Encontro

Fiquei extremamente honrado em receber o convite para escrever sobre o Movimento e o que ele significa pra mim. Honrado porque muitas outras pessoas poderiam escrever aqui, até com mais tempo de casa do que eu, apesar dos meus 14 anos intensamente vividos neste ambiente maravilhioso, que só me traz coisas boas. Mas se a tarefa foi me dada, assim como nunca fiz no Encontro, não vou negar.

Desde 1996, quando fiz o longínquo 34 EJCC, o Movimento se tornou a minha vida. Sinceramente eu não esperava isto quando fui fazer. E tenho que confessar que como muitos que estão lendo este texto, o começo foi pela “balada”, pelas amizades recém feitas e claro por ter conhecido melhor este nosso Amigo e Pai que o Encontro nos apresenta e aproxima tão bem.
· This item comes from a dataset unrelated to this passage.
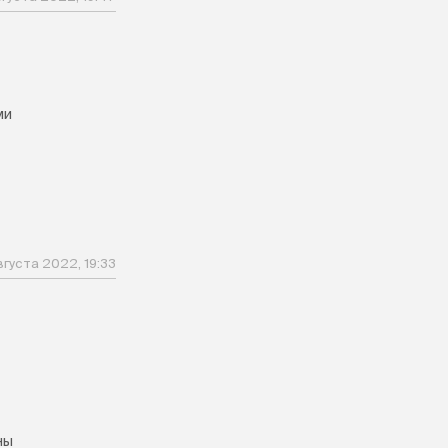
ми
вгуста 2022, 19:33
ны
Acho que não há indício melhor do que representa o Encontro na minha vida do que os vários encontros que o Movimento me proporcionou. Conheci a Helena, minha mulher, aqui. Mulher esta que me deu um filho maravilhoso, o Luca, que assim que tiver idade (daqui há uns 14 anos) fará parte também disto tudo. Além da Helena, colocou na minha vida pessoas maravilhosas, “amigos para siempre” como diz a música. E dos nossos padrinhos de casamento, tirando os pais e irmãos, 7 deles eu conheci no Movimento.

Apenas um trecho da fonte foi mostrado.